Over the past month, Alphabet shares have fallen around 4% and are little changed for the year, even as they remain up 75% over the past 12 months, outpacing the 14% gain in the S&P 500 over the same period.

Wells Fargo upgrades GOOGL stock

Despite near-term pressure, Wells Fargo expressed confidence in Alphabet’s long-term positioning.

Analyst Ken Gawrelski upgraded the stock to Overweight from Equal Weight and raised his price target to $387 from $354, implying potential upside of more than 22% from Friday’s close.

Gawrelski said Alphabet possesses the “3 key traits of [an] AI winner”: data, distribution, and computing capacity.

“GOOGL has all the pieces necessary to be an AI winner, with an industry-leading capacity position to support internal efforts (Search, Gemini) and monetise externally through GCP, broad distribution network, and vast consumer data,” he wrote.

The analyst pointed to Alphabet’s plan to expand AI compute capacity to 35 gigawatts by 2028 from 15 gigawatts at the end of last year.

He noted that “increasingly it appears hyperscaler ambitions are bounded by compute capacity” and added, “As this market construct persists medium term, [we] see Google gaining competitive advantage as it widens capacity leadership vs. peers.”

Gawrelski also projected that Gemini’s average recurring revenue could triple to $12 billion by the end of 2027 from $4 billion at the end of last year.

According to LSEG data, 52 of 61 analysts covering the company rate it a Buy or Strong Buy, with the average price target implying nearly 14% upside.

Burry questions AI spending sustainability

Scepticism around hyperscaler spending resurfaced after investor Michael Burry questioned the sustainability of AI data centre investments in a post on X on February 21.
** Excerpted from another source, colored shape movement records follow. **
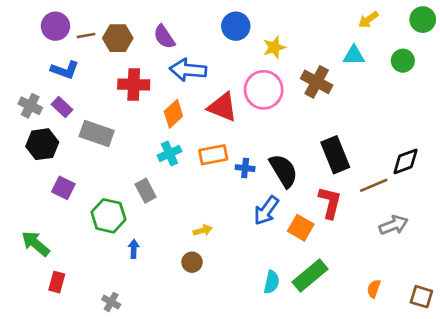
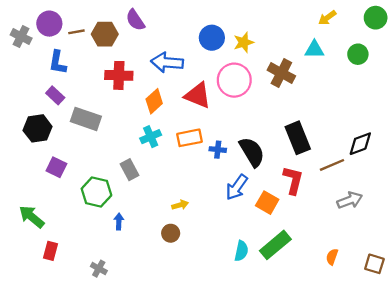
blue circle: (236, 26) -> (212, 38), moved
purple semicircle: (164, 37) -> (135, 20), moved
blue L-shape: (65, 70) -> (58, 62), turned 80
gray cross: (30, 106) -> (21, 37), moved

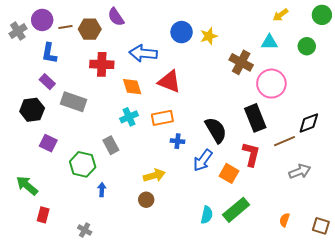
gray cross: (21, 37) -> (18, 31), turned 30
pink circle: (234, 80) -> (271, 84), moved
orange diamond: (154, 101) -> (132, 87), turned -65
blue cross: (218, 150) -> (177, 141), moved
yellow arrow: (180, 205) -> (154, 175), size x1.5

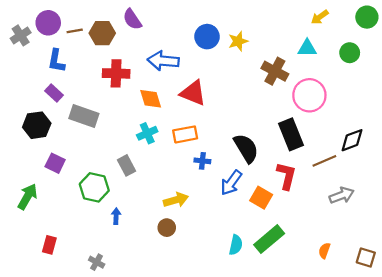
green arrow: (27, 186) -> (27, 197), moved, turned 80

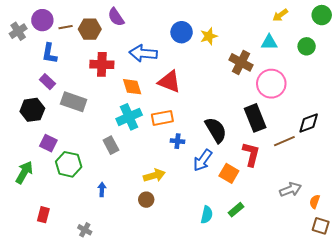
cyan cross: (147, 133) -> (129, 117), size x1.4
green hexagon: (94, 187) -> (69, 164), moved
gray arrow: (342, 195) -> (290, 190), moved
green rectangle: (269, 239) -> (236, 210), size x0.6
orange semicircle: (324, 251) -> (315, 202), moved

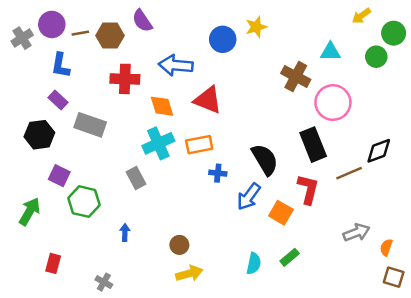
yellow arrow: (280, 15) -> (361, 16), moved
green circle: (322, 15) -> (394, 33), moved
yellow star: (209, 36) -> (256, 27), moved
yellow arrow: (154, 175) -> (189, 273), moved

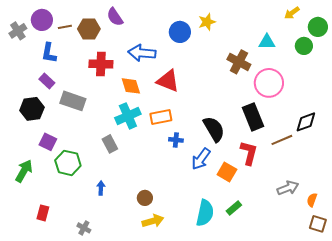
cyan semicircle: (254, 263) -> (205, 213), size x1.5

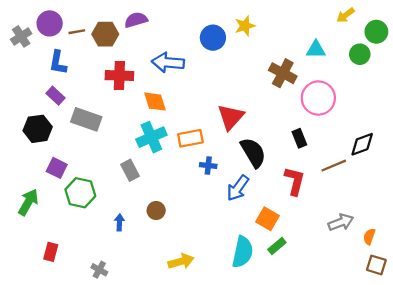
purple semicircle: (115, 17) -> (136, 20), turned 108
red triangle: (168, 81) -> (231, 117), moved, turned 50
black rectangle: (253, 117) -> (299, 138), size x0.6
orange square: (227, 172) -> (267, 219), moved
brown circle: (145, 198) -> (156, 211), moved

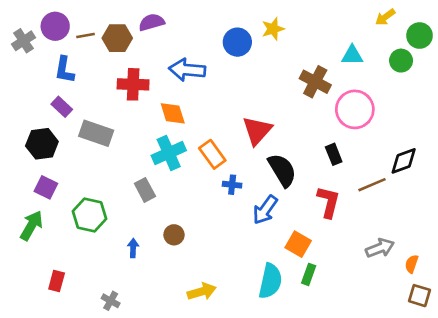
orange rectangle: (190, 138) -> (212, 154), turned 65
purple square: (57, 168) -> (46, 187), moved
green rectangle: (277, 246) -> (309, 274), turned -30

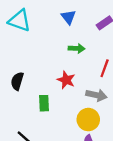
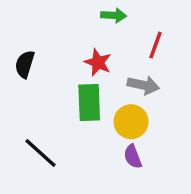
green rectangle: (44, 103) -> (89, 103), moved, size x1.5

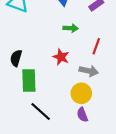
green rectangle: (89, 103) -> (29, 80), moved
black line: (40, 153) -> (41, 111), moved

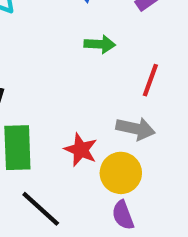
red star: (61, 57) -> (81, 150), moved

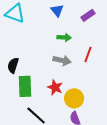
gray arrow: (136, 129) -> (62, 60), moved

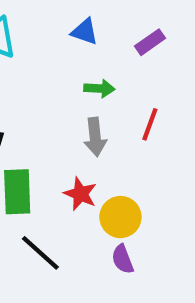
blue triangle: (57, 10) -> (85, 32), turned -32
gray arrow: (62, 60) -> (95, 137), turned 72

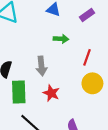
gray arrow: (95, 137) -> (41, 66), moved
yellow circle: (120, 217) -> (92, 83), moved

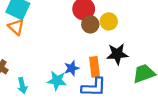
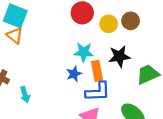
brown circle: (90, 24) -> (131, 21), moved
cyan star: (57, 81) -> (84, 52), moved

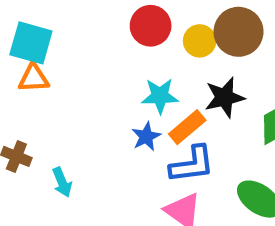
brown circle: (131, 21) -> (238, 32), size x1.5
orange triangle: (15, 36) -> (34, 78), turned -36
orange rectangle: (97, 71) -> (187, 127), turned 66

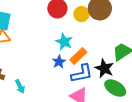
cyan star: (160, 96) -> (64, 42), turned 30
black star: (225, 97) -> (104, 68), moved, turned -30

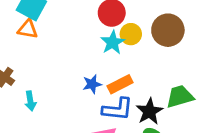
yellow circle: (81, 14) -> (131, 34), moved
cyan star: (64, 42) -> (113, 42), moved

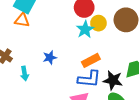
blue star: (92, 84) -> (50, 57), moved
black star: (149, 111) -> (113, 80), turned -30

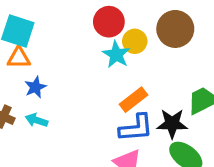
blue star: (50, 57) -> (35, 87), moved
cyan arrow: (24, 74) -> (37, 120), moved, turned 128

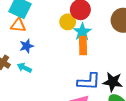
yellow circle: (135, 41) -> (68, 22), moved
orange rectangle: (134, 100) -> (83, 45), moved, turned -60

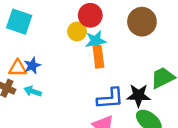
orange triangle: (18, 25) -> (18, 68), moved
cyan star: (82, 32) -> (96, 41), turned 30

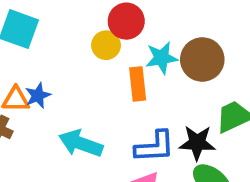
brown circle: (142, 22) -> (202, 60), moved
cyan star: (96, 41) -> (162, 58), moved
cyan arrow: (33, 91) -> (81, 143), moved, size x1.6

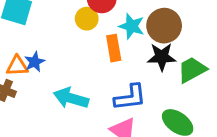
cyan star: (162, 58) -> (132, 26), turned 30
black star: (197, 143) -> (162, 57), moved

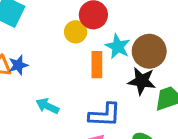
cyan arrow: (71, 98) -> (47, 106), size x0.7

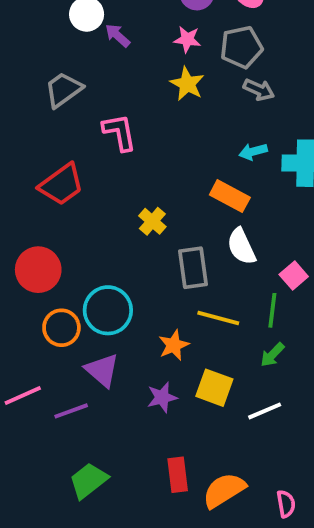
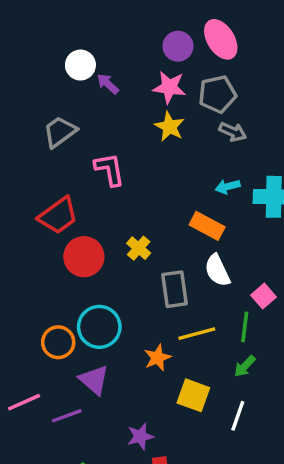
pink star: (187, 39) -> (169, 87), size x1.4
red circle: (38, 270) -> (84, 257), moved
yellow line: (218, 318) -> (197, 334), turned -30
purple star: (162, 397) -> (140, 436), moved
white line: (265, 411) -> (238, 416), turned -48

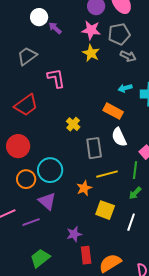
red circle: (84, 257) -> (18, 146), moved

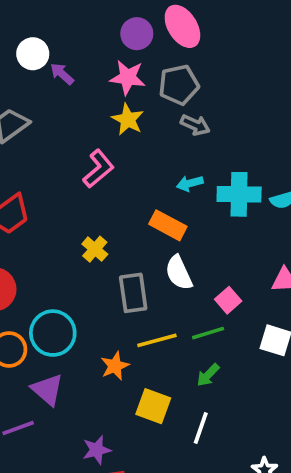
pink L-shape: (56, 78) -> (98, 169), moved, turned 60
green line: (135, 170) -> (208, 333), turned 66

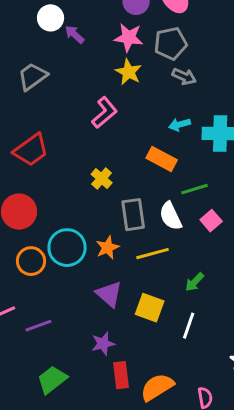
white semicircle: (179, 273) -> (171, 216), moved
green line: (208, 333) -> (195, 189), moved
orange star: (115, 366) -> (108, 248), moved
purple triangle: (47, 390) -> (109, 294), moved

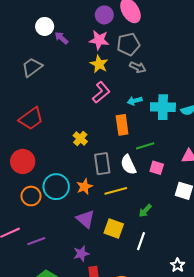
pink L-shape: (105, 112) -> (101, 92), moved
orange rectangle: (162, 159) -> (122, 125), turned 54
pink square: (211, 221) -> (157, 168), turned -32

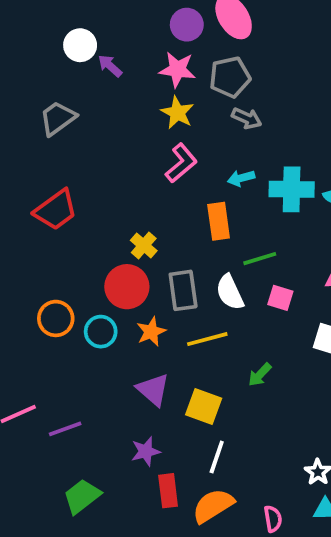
red circle: (23, 162) -> (127, 287), moved
cyan circle: (56, 187) -> (101, 332), size x0.7
orange circle: (31, 196) -> (56, 318), moved
white line: (141, 241) -> (217, 457), moved

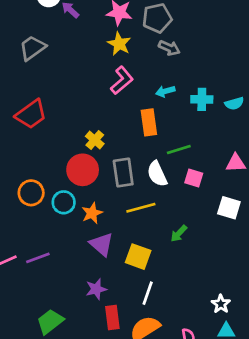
cyan cross: (292, 189) -> (202, 99), size x0.7
orange star: (151, 332) -> (92, 213), moved
purple line: (65, 429) -> (38, 258), moved

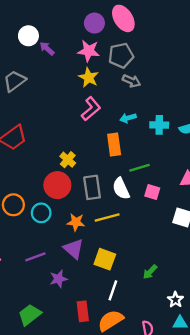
orange star: (92, 213) -> (76, 222), moved, turned 30
green arrow: (179, 233) -> (150, 272), moved
purple line: (38, 258) -> (35, 257), moved
purple star: (96, 289) -> (59, 279), moved

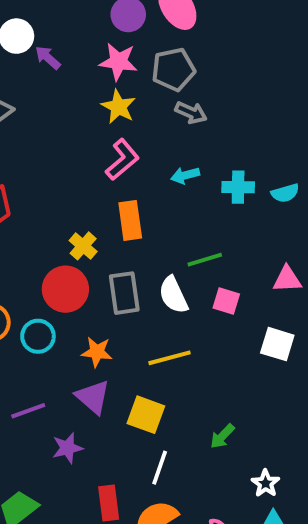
orange rectangle: (114, 145) -> (130, 220), moved
yellow line: (107, 218) -> (169, 358), moved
Burry referenced major technology companies, including Oracle, Alphabet, Meta Platforms, Microsoft, Amazon, and Nvidia, asking: “When does the spending for AI data center buildout actually end?”

The post reignited debate about the scale of capital expenditures across the sector.

Based on company guidance, the four largest hyperscalers—Amazon, Alphabet, Meta, and Microsoft—are projected to spend between $650 billion and $700 billion in 2026, a more than 70% increase from $381 billion in 2025.

Burry argued that the investments are consuming cash flow and prompting companies to borrow more, even with strong balance sheets.

He said firms appear to view the spending as urgent and scalable, but questioned how long it can continue.

He also warned that companies such as Nvidia and Meta could face pressure from rising costs and depreciation, potentially leading to earnings restatements or profit declines.

Burry estimated $176 billion in understated depreciation across hyperscalers between 2026 and 2028.

According to his projections, Amazon could generate negative free cash flow in 2026, ranging from negative $17 billion to negative $28 billion.

He estimated that Alphabet’s free cash flow could decline 90%, from $73.3 billion to $8.2 billion, as AI-related investments intensify.